West Virginia men’s basketball coach Bob Huggins made anti-LGBTQ comments directed at Xavier basketball fans during a recent radio appearance.
Via an audio clip from Awful Announcing, Huggins used an anti-LGBTQ slur when referring to Musketeers fans during a sitdown on the Bill Cunningham Show on 700 WLW, prompting laughter from the show’s hosts.
“I tell you what, any school that can throw rubber penises on the floor and then say they didn’t do it. By God, they can get away with anything,” Huggins said.
After one of the show’s hosts asked whether that occurred on “transgender night,” Huggins responded saying, “It was the Crosstown Shootout, what it was, was all those f--s, those Catholic f--s, they were envious they didn’t have one.”
The Crosstown Shootout is the annual college basketball rivalry game between Xavier and Cincinnati.

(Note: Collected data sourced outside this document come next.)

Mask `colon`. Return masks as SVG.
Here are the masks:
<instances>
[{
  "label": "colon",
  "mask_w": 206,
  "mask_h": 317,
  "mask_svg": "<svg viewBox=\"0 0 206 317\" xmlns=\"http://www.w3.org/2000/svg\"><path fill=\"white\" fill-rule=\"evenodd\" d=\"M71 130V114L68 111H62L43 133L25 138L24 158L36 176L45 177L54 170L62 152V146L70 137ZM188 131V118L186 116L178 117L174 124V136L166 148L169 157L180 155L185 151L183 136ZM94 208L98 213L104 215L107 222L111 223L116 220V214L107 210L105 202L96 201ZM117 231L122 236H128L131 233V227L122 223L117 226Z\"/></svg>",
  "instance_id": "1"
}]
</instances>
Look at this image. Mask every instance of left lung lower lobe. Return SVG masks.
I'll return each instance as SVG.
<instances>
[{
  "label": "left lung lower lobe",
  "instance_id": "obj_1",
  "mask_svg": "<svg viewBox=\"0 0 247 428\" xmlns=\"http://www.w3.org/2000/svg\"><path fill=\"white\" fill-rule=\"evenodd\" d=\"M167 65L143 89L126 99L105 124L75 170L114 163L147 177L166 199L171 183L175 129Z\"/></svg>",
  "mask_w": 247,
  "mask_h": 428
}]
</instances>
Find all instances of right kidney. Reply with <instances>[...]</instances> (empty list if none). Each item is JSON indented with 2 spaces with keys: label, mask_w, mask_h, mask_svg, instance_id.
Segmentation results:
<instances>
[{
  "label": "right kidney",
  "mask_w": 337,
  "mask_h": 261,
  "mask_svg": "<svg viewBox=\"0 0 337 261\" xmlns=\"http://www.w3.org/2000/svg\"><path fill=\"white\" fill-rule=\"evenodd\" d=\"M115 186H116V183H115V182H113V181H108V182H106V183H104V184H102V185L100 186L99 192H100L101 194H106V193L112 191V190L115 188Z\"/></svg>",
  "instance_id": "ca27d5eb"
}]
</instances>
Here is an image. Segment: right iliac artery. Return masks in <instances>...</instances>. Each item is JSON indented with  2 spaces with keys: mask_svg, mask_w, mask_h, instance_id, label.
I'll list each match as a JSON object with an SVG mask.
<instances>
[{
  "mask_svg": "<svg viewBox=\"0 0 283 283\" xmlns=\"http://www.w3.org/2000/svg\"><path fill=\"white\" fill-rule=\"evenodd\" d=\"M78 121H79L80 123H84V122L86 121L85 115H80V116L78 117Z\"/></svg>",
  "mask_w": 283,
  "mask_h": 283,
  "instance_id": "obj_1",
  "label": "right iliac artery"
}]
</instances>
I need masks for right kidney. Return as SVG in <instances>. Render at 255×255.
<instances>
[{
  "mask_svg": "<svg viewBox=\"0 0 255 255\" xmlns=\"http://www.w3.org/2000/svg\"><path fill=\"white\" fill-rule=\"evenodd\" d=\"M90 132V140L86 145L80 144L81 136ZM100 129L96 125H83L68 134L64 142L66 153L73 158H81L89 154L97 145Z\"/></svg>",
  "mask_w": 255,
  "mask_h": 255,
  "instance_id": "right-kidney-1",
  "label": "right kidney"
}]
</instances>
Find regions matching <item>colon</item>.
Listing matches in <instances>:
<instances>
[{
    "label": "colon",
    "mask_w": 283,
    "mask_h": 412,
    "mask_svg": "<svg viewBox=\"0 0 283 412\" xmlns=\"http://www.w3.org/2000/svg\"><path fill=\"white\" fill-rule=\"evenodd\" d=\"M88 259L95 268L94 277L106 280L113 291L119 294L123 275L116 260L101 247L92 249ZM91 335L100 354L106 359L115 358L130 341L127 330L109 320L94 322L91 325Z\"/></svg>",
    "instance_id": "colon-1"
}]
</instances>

There was a brief pause after Huggins’s remarks, but the hosts then began laughing. Cunningham even chimed in and called the 69-year-old coach “the best.”

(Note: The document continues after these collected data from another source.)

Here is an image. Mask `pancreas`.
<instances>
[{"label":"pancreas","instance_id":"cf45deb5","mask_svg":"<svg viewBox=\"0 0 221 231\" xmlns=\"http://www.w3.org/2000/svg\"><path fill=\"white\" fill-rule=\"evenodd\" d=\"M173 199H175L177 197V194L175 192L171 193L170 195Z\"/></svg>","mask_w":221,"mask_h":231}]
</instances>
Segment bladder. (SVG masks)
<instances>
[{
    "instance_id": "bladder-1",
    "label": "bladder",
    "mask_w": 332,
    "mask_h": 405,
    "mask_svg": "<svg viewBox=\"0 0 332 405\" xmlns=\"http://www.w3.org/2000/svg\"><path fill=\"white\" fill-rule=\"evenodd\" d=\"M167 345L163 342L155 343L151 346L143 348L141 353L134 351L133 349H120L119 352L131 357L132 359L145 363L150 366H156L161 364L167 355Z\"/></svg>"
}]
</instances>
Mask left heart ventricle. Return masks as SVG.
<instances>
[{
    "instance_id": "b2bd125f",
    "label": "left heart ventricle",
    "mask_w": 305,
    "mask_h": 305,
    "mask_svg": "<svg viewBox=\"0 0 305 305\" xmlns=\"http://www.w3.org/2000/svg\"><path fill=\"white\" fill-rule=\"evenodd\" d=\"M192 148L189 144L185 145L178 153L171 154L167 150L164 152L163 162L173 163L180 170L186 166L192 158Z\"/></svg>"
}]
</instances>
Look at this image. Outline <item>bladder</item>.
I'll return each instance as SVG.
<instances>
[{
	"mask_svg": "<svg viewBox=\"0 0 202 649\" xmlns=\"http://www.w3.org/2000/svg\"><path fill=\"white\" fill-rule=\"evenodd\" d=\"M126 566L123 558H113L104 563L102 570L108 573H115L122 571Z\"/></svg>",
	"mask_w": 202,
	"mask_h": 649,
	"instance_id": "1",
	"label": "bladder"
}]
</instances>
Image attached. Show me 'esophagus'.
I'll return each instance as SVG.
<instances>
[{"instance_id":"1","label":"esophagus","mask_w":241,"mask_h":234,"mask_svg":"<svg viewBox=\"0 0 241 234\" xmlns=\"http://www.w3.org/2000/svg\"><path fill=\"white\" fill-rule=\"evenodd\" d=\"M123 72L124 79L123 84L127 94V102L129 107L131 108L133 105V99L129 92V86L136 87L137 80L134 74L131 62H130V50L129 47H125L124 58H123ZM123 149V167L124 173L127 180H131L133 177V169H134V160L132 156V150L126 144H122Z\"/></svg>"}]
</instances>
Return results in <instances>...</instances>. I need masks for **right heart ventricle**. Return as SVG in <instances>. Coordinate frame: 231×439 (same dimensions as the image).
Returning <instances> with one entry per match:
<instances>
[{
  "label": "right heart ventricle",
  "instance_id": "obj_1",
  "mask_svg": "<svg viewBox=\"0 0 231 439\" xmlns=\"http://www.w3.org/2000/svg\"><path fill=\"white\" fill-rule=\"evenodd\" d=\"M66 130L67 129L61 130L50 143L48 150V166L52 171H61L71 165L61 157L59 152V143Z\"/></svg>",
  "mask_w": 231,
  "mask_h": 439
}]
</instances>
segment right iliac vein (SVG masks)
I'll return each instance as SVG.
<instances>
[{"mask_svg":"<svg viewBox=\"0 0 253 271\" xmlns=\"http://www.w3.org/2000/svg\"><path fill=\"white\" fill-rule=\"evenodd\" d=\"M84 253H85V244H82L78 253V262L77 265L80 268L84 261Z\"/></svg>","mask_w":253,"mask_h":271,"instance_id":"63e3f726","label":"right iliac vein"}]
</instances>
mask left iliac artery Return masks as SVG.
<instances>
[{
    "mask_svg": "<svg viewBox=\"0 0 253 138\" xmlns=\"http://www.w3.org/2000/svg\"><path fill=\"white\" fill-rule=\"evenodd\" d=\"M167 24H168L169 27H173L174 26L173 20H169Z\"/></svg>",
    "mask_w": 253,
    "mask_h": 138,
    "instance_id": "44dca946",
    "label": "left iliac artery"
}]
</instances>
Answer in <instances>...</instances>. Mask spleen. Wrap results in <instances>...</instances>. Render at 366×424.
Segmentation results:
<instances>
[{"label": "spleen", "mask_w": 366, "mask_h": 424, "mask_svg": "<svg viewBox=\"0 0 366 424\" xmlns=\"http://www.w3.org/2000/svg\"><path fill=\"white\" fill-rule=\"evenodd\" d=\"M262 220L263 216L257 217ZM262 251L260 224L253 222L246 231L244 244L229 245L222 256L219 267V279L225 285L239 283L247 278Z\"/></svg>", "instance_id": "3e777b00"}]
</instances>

The comments followed a question from Cunningham, in which he asked Huggins whether West Virginia had poached any Xavier players via the transfer portal.
“Catholics don’t do that,” replied Huggins.

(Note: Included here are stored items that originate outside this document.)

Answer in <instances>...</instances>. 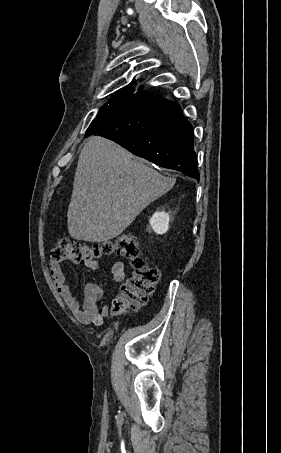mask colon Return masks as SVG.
<instances>
[{"mask_svg": "<svg viewBox=\"0 0 281 453\" xmlns=\"http://www.w3.org/2000/svg\"><path fill=\"white\" fill-rule=\"evenodd\" d=\"M100 257H120L131 261L132 275L125 281L114 305L115 311L140 303L159 280V272L146 265L135 238H115L90 244L81 239L61 238L51 253L53 262H94Z\"/></svg>", "mask_w": 281, "mask_h": 453, "instance_id": "5ec220e1", "label": "colon"}]
</instances>
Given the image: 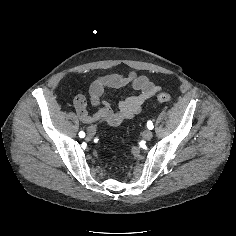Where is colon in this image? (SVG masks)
<instances>
[{
    "label": "colon",
    "instance_id": "5ec220e1",
    "mask_svg": "<svg viewBox=\"0 0 236 236\" xmlns=\"http://www.w3.org/2000/svg\"><path fill=\"white\" fill-rule=\"evenodd\" d=\"M156 99L160 103H166L172 99V96L169 93L160 92L157 94Z\"/></svg>",
    "mask_w": 236,
    "mask_h": 236
}]
</instances>
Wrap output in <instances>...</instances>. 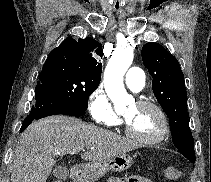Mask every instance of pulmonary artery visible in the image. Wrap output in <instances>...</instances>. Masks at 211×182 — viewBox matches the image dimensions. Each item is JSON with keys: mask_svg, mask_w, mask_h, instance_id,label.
Returning <instances> with one entry per match:
<instances>
[{"mask_svg": "<svg viewBox=\"0 0 211 182\" xmlns=\"http://www.w3.org/2000/svg\"><path fill=\"white\" fill-rule=\"evenodd\" d=\"M125 83L133 92H140L145 84L144 72L137 67L130 68L125 75Z\"/></svg>", "mask_w": 211, "mask_h": 182, "instance_id": "pulmonary-artery-1", "label": "pulmonary artery"}]
</instances>
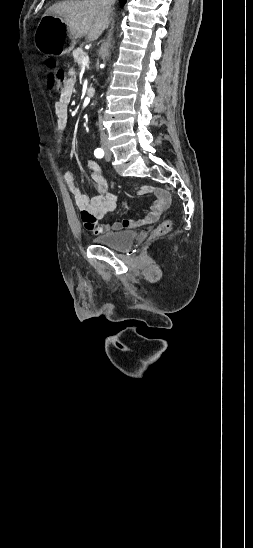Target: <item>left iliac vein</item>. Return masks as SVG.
<instances>
[{
	"instance_id": "left-iliac-vein-1",
	"label": "left iliac vein",
	"mask_w": 253,
	"mask_h": 548,
	"mask_svg": "<svg viewBox=\"0 0 253 548\" xmlns=\"http://www.w3.org/2000/svg\"><path fill=\"white\" fill-rule=\"evenodd\" d=\"M105 152H106V154H105V159H106V161H110V159H111V152H110L109 147H108L107 145L105 146Z\"/></svg>"
}]
</instances>
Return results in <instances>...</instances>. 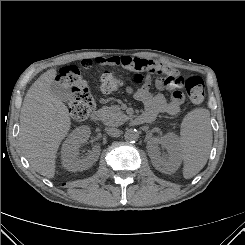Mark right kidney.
Instances as JSON below:
<instances>
[{
	"label": "right kidney",
	"mask_w": 245,
	"mask_h": 245,
	"mask_svg": "<svg viewBox=\"0 0 245 245\" xmlns=\"http://www.w3.org/2000/svg\"><path fill=\"white\" fill-rule=\"evenodd\" d=\"M91 131L88 126L76 128L64 141L61 150L62 165L68 171H83L90 168L99 158L100 146L94 145L85 156L79 157V148L87 142Z\"/></svg>",
	"instance_id": "right-kidney-1"
}]
</instances>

Huggins issued a statement Monday afternoon, in which he apologized for his comments during his radio appearance.
“... I used a completely insensitive and abhorrent phrase that there is simply no excuse for—and I won’t try to make one here. I deeply apologize to the individuals I have offended, as well as to the Xavier University community, the University of Cincinnati, and the University of West Virginia,” Huggins wrote in part of his statement.
— WVU Men's Basketball (@WVUhoops) May 8, 2023
West Virginia also issued a statement, in which the university said “the situation is under review.”
Statement by WVU Athletics. pic.twitter.com/BGGAErDU22
— WVU Sports (@WVUSports) May 8, 2023
Huggins is one of the most experienced college basketball coaches in the country, having been a head coach at four programs dating back to 1984. He was formerly the coach at Akron, Cincinnati and briefly Kansas State before landing the Mountaineers’ job in 2007.